- **Task item**:
Say nothing but the number of lines below in which the string "zijkant" appears.

- **Data to process**:
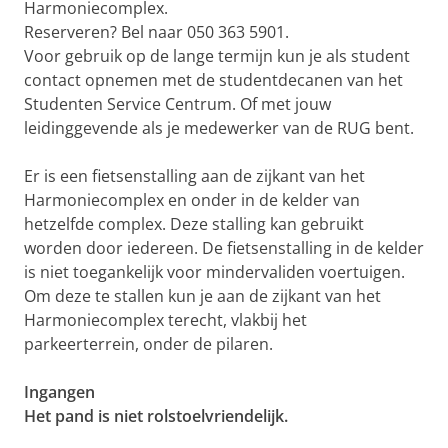
Harmoniecomplex.
Reserveren? Bel naar 050 363 5901.
Voor gebruik op de lange termijn kun je als student
contact opnemen met de studentdecanen van het
Studenten Service Centrum. Of met jouw
leidinggevende als je medewerker van de RUG bent.
Er is een fietsenstalling aan de zijkant van het
Harmoniecomplex en onder in de kelder van
hetzelfde complex. Deze stalling kan gebruikt
worden door iedereen. De fietsenstalling in de kelder
is niet toegankelijk voor mindervaliden voertuigen.
Om deze te stallen kun je aan de zijkant van het
Harmoniecomplex terecht, vlakbij het
parkeerterrein, onder de pilaren.
Ingangen
Het pand is niet rolstoelvriendelijk.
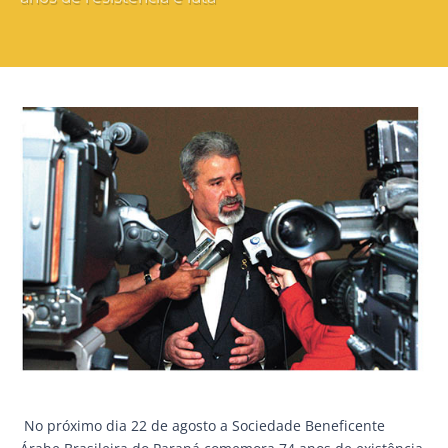
No próximo dia 22 de agosto a Sociedade Beneficente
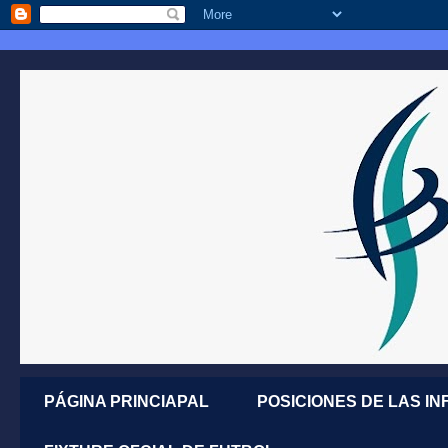
PÁGINA PRINCIAPAL
POSICIONES DE LAS IN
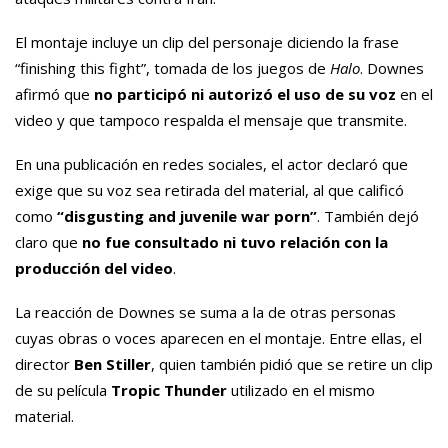
El montaje incluye un clip del personaje diciendo la frase
“finishing this fight”, tomada de los juegos de
Halo
. Downes
afirmó que
no participó ni autorizó el uso de su voz
en el
video y que tampoco respalda el mensaje que transmite.
En una publicación en redes sociales, el actor declaró que
exige que su voz sea retirada del material, al que calificó
como
“disgusting and juvenile war porn”
. También dejó
claro que
no fue consultado ni tuvo relación con la
producción del video
.
La reacción de Downes se suma a la de otras personas
cuyas obras o voces aparecen en el montaje. Entre ellas, el
director
Ben Stiller
, quien también pidió que se retire un clip
de su película
Tropic Thunder
utilizado en el mismo
material.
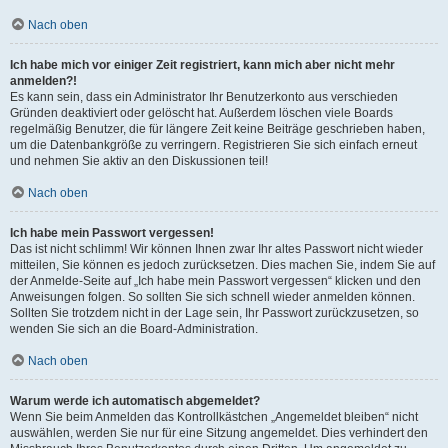
Nach oben
Ich habe mich vor einiger Zeit registriert, kann mich aber nicht mehr
anmelden?!
Es kann sein, dass ein Administrator Ihr Benutzerkonto aus verschieden
Gründen deaktiviert oder gelöscht hat. Außerdem löschen viele Boards
regelmäßig Benutzer, die für längere Zeit keine Beiträge geschrieben haben,
um die Datenbankgröße zu verringern. Registrieren Sie sich einfach erneut
und nehmen Sie aktiv an den Diskussionen teil!
Nach oben
Ich habe mein Passwort vergessen!
Das ist nicht schlimm! Wir können Ihnen zwar Ihr altes Passwort nicht wieder
mitteilen, Sie können es jedoch zurücksetzen. Dies machen Sie, indem Sie auf
der Anmelde-Seite auf „Ich habe mein Passwort vergessen“ klicken und den
Anweisungen folgen. So sollten Sie sich schnell wieder anmelden können.
Sollten Sie trotzdem nicht in der Lage sein, Ihr Passwort zurückzusetzen, so
wenden Sie sich an die Board-Administration.
Nach oben
Warum werde ich automatisch abgemeldet?
Wenn Sie beim Anmelden das Kontrollkästchen „Angemeldet bleiben“ nicht
auswählen, werden Sie nur für eine Sitzung angemeldet. Dies verhindert den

- **Task answer**:
2